# ABOUT THIS TASK
The records are to be repeated exactly, and any images in them are to be dropped.

# GIVEN DATA
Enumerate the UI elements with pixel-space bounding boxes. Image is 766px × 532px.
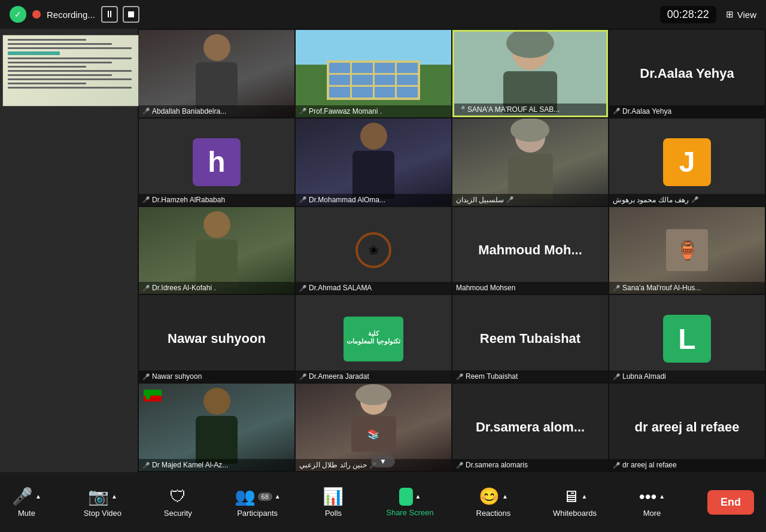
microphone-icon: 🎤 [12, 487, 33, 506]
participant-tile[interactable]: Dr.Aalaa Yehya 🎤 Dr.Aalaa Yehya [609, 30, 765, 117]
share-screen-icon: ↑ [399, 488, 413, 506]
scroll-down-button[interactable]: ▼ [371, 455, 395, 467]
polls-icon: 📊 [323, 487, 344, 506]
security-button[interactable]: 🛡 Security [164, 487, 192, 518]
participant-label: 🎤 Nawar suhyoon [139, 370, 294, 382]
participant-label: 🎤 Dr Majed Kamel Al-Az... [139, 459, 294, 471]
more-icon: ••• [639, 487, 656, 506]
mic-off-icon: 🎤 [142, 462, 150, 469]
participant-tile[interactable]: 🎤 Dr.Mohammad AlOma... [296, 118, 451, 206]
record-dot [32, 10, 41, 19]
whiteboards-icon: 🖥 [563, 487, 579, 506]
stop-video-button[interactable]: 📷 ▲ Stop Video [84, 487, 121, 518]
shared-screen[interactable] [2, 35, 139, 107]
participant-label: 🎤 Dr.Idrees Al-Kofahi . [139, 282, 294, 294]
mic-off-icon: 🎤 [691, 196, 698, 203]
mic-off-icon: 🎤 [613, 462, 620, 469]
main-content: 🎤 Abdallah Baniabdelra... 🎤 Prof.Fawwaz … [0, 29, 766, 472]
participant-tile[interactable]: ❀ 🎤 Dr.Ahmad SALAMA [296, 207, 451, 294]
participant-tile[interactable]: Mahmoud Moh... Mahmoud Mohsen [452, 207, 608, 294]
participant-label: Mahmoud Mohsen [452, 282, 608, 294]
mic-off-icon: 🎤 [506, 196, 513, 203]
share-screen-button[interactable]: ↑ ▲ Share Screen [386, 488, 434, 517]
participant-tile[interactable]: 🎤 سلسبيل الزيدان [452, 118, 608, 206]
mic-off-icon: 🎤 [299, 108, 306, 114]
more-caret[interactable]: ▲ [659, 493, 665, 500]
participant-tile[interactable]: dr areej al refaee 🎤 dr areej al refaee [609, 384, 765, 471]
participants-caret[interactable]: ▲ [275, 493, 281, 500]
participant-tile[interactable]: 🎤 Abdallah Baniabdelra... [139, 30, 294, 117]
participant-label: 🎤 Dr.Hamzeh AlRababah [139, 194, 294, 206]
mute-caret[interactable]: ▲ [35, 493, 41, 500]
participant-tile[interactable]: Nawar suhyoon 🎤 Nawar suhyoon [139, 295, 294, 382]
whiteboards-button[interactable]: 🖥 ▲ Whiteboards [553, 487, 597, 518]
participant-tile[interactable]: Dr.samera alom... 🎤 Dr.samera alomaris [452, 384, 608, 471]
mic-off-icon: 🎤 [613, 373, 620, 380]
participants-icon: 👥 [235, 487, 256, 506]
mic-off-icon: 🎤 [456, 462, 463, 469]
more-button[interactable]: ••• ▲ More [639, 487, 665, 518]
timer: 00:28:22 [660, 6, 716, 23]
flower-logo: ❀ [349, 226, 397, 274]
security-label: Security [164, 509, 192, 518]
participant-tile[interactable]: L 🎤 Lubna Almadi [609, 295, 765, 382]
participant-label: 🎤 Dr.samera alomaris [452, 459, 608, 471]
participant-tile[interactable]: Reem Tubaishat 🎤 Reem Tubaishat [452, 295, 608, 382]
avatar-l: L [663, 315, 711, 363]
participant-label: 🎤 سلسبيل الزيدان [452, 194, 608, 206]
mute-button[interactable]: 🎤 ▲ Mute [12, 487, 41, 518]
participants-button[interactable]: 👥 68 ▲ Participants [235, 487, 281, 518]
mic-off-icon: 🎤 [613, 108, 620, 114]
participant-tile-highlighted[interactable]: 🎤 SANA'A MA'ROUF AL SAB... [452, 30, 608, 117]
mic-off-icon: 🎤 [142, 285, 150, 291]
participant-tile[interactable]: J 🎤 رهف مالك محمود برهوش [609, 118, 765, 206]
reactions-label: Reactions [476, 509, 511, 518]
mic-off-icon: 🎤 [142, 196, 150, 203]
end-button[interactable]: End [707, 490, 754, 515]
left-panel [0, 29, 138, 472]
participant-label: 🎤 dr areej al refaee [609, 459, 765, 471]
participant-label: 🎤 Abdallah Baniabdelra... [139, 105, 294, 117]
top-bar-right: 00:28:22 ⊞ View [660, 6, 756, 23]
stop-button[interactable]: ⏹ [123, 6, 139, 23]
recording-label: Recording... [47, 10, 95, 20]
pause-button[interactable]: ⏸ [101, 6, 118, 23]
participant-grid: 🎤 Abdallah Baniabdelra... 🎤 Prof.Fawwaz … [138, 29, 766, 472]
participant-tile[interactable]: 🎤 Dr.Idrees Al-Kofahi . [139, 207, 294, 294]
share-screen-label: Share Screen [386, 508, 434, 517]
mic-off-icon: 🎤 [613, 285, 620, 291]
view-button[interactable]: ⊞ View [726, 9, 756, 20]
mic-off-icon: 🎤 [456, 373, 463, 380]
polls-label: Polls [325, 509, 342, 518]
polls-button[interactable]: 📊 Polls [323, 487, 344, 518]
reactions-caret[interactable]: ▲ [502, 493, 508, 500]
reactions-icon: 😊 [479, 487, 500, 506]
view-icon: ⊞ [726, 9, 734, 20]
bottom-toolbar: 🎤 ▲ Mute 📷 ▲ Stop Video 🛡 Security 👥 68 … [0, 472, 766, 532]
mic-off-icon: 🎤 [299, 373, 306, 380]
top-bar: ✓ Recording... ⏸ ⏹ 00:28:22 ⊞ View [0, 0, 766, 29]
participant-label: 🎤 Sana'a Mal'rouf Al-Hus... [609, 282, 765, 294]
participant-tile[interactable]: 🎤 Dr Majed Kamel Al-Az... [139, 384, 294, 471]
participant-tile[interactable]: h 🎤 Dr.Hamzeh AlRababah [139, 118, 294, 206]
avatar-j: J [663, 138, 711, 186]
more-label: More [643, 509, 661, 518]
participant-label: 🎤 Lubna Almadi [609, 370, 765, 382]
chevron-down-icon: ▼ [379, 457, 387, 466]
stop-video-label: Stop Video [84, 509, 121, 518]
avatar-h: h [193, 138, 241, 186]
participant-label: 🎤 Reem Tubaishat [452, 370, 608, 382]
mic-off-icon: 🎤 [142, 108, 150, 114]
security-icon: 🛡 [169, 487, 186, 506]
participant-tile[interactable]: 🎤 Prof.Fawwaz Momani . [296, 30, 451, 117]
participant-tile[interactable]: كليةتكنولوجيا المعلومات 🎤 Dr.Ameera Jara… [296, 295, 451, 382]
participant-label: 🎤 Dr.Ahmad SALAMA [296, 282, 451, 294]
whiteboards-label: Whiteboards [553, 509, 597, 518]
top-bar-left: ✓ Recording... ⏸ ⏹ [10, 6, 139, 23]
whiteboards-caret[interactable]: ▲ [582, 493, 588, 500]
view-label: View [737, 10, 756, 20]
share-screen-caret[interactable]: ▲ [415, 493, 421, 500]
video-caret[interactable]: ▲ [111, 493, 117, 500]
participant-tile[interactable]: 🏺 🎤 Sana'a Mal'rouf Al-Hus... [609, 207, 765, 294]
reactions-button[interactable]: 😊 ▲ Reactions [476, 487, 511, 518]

# RESPONSE FOR THIS EXERCISE
Enumerate the UI elements with pixel-space bounding boxes. Image is 766px × 532px.
microphone-icon: 🎤 [12, 487, 33, 506]
participant-tile[interactable]: Dr.Aalaa Yehya 🎤 Dr.Aalaa Yehya [609, 30, 765, 117]
share-screen-icon: ↑ [399, 488, 413, 506]
scroll-down-button[interactable]: ▼ [371, 455, 395, 467]
polls-icon: 📊 [323, 487, 344, 506]
security-button[interactable]: 🛡 Security [164, 487, 192, 518]
participant-label: 🎤 Nawar suhyoon [139, 370, 294, 382]
participant-label: 🎤 Dr Majed Kamel Al-Az... [139, 459, 294, 471]
more-icon: ••• [639, 487, 656, 506]
mic-off-icon: 🎤 [142, 462, 150, 469]
participant-tile[interactable]: 🎤 Dr.Mohammad AlOma... [296, 118, 451, 206]
record-dot [32, 10, 41, 19]
whiteboards-icon: 🖥 [563, 487, 579, 506]
stop-video-button[interactable]: 📷 ▲ Stop Video [84, 487, 121, 518]
shared-screen[interactable] [2, 35, 139, 107]
participant-label: 🎤 Dr.Idrees Al-Kofahi . [139, 282, 294, 294]
mic-off-icon: 🎤 [691, 196, 698, 203]
mic-off-icon: 🎤 [613, 462, 620, 469]
main-content: 🎤 Abdallah Baniabdelra... 🎤 Prof.Fawwaz … [0, 29, 766, 472]
participant-tile[interactable]: ❀ 🎤 Dr.Ahmad SALAMA [296, 207, 451, 294]
participant-tile[interactable]: Mahmoud Moh... Mahmoud Mohsen [452, 207, 608, 294]
participant-label: Mahmoud Mohsen [452, 282, 608, 294]
mic-off-icon: 🎤 [506, 196, 513, 203]
share-screen-button[interactable]: ↑ ▲ Share Screen [386, 488, 434, 517]
participant-tile[interactable]: 🎤 سلسبيل الزيدان [452, 118, 608, 206]
mic-off-icon: 🎤 [299, 108, 306, 114]
more-caret[interactable]: ▲ [659, 493, 665, 500]
participant-tile[interactable]: dr areej al refaee 🎤 dr areej al refaee [609, 384, 765, 471]
participants-caret[interactable]: ▲ [275, 493, 281, 500]
participant-tile[interactable]: 🎤 Abdallah Baniabdelra... [139, 30, 294, 117]
participant-label: 🎤 Dr.Hamzeh AlRababah [139, 194, 294, 206]
mute-caret[interactable]: ▲ [35, 493, 41, 500]
participant-tile[interactable]: Nawar suhyoon 🎤 Nawar suhyoon [139, 295, 294, 382]
whiteboards-button[interactable]: 🖥 ▲ Whiteboards [553, 487, 597, 518]
participant-tile[interactable]: Dr.samera alom... 🎤 Dr.samera alomaris [452, 384, 608, 471]
mic-off-icon: 🎤 [613, 373, 620, 380]
participants-icon: 👥 [235, 487, 256, 506]
mic-off-icon: 🎤 [456, 462, 463, 469]
more-button[interactable]: ••• ▲ More [639, 487, 665, 518]
timer: 00:28:22 [660, 6, 716, 23]
flower-logo: ❀ [349, 226, 397, 274]
security-label: Security [164, 509, 192, 518]
participant-tile[interactable]: L 🎤 Lubna Almadi [609, 295, 765, 382]
participant-label: 🎤 Dr.samera alomaris [452, 459, 608, 471]
participant-tile[interactable]: Reem Tubaishat 🎤 Reem Tubaishat [452, 295, 608, 382]
avatar-l: L [663, 315, 711, 363]
participant-label: 🎤 سلسبيل الزيدان [452, 194, 608, 206]
mute-button[interactable]: 🎤 ▲ Mute [12, 487, 41, 518]
participants-button[interactable]: 👥 68 ▲ Participants [235, 487, 281, 518]
mic-off-icon: 🎤 [613, 108, 620, 114]
participant-tile-highlighted[interactable]: 🎤 SANA'A MA'ROUF AL SAB... [452, 30, 608, 117]
mic-off-icon: 🎤 [142, 285, 150, 291]
participant-tile[interactable]: J 🎤 رهف مالك محمود برهوش [609, 118, 765, 206]
reactions-label: Reactions [476, 509, 511, 518]
mic-off-icon: 🎤 [142, 196, 150, 203]
end-button[interactable]: End [707, 490, 754, 515]
left-panel [0, 29, 138, 472]
participant-label: 🎤 dr areej al refaee [609, 459, 765, 471]
participant-label: 🎤 Abdallah Baniabdelra... [139, 105, 294, 117]
top-bar-right: 00:28:22 ⊞ View [660, 6, 756, 23]
stop-button[interactable]: ⏹ [123, 6, 139, 23]
recording-label: Recording... [47, 10, 95, 20]
pause-button[interactable]: ⏸ [101, 6, 118, 23]
participant-grid: 🎤 Abdallah Baniabdelra... 🎤 Prof.Fawwaz … [138, 29, 766, 472]
participant-tile[interactable]: 🎤 Dr.Idrees Al-Kofahi . [139, 207, 294, 294]
share-screen-label: Share Screen [386, 508, 434, 517]
mic-off-icon: 🎤 [613, 285, 620, 291]
view-button[interactable]: ⊞ View [726, 9, 756, 20]
mic-off-icon: 🎤 [456, 373, 463, 380]
polls-label: Polls [325, 509, 342, 518]
polls-button[interactable]: 📊 Polls [323, 487, 344, 518]
reactions-caret[interactable]: ▲ [502, 493, 508, 500]
reactions-icon: 😊 [479, 487, 500, 506]
view-icon: ⊞ [726, 9, 734, 20]
bottom-toolbar: 🎤 ▲ Mute 📷 ▲ Stop Video 🛡 Security 👥 68 … [0, 472, 766, 532]
mic-off-icon: 🎤 [299, 373, 306, 380]
top-bar: ✓ Recording... ⏸ ⏹ 00:28:22 ⊞ View [0, 0, 766, 29]
participant-label: 🎤 Sana'a Mal'rouf Al-Hus... [609, 282, 765, 294]
participant-tile[interactable]: 🎤 Dr Majed Kamel Al-Az... [139, 384, 294, 471]
participant-tile[interactable]: h 🎤 Dr.Hamzeh AlRababah [139, 118, 294, 206]
avatar-j: J [663, 138, 711, 186]
more-label: More [643, 509, 661, 518]
participant-label: 🎤 Lubna Almadi [609, 370, 765, 382]
chevron-down-icon: ▼ [379, 457, 387, 466]
stop-video-label: Stop Video [84, 509, 121, 518]
avatar-h: h [193, 138, 241, 186]
participant-label: 🎤 Reem Tubaishat [452, 370, 608, 382]
mic-off-icon: 🎤 [142, 108, 150, 114]
security-icon: 🛡 [169, 487, 186, 506]
participant-tile[interactable]: 🎤 Prof.Fawwaz Momani . [296, 30, 451, 117]
participant-tile[interactable]: كليةتكنولوجيا المعلومات 🎤 Dr.Ameera Jara… [296, 295, 451, 382]
participant-label: 🎤 Dr.Ahmad SALAMA [296, 282, 451, 294]
whiteboards-label: Whiteboards [553, 509, 597, 518]
top-bar-left: ✓ Recording... ⏸ ⏹ [10, 6, 139, 23]
whiteboards-caret[interactable]: ▲ [582, 493, 588, 500]
view-label: View [737, 10, 756, 20]
share-screen-caret[interactable]: ▲ [415, 493, 421, 500]
video-caret[interactable]: ▲ [111, 493, 117, 500]
participant-tile[interactable]: 🏺 🎤 Sana'a Mal'rouf Al-Hus... [609, 207, 765, 294]
reactions-button[interactable]: 😊 ▲ Reactions [476, 487, 511, 518]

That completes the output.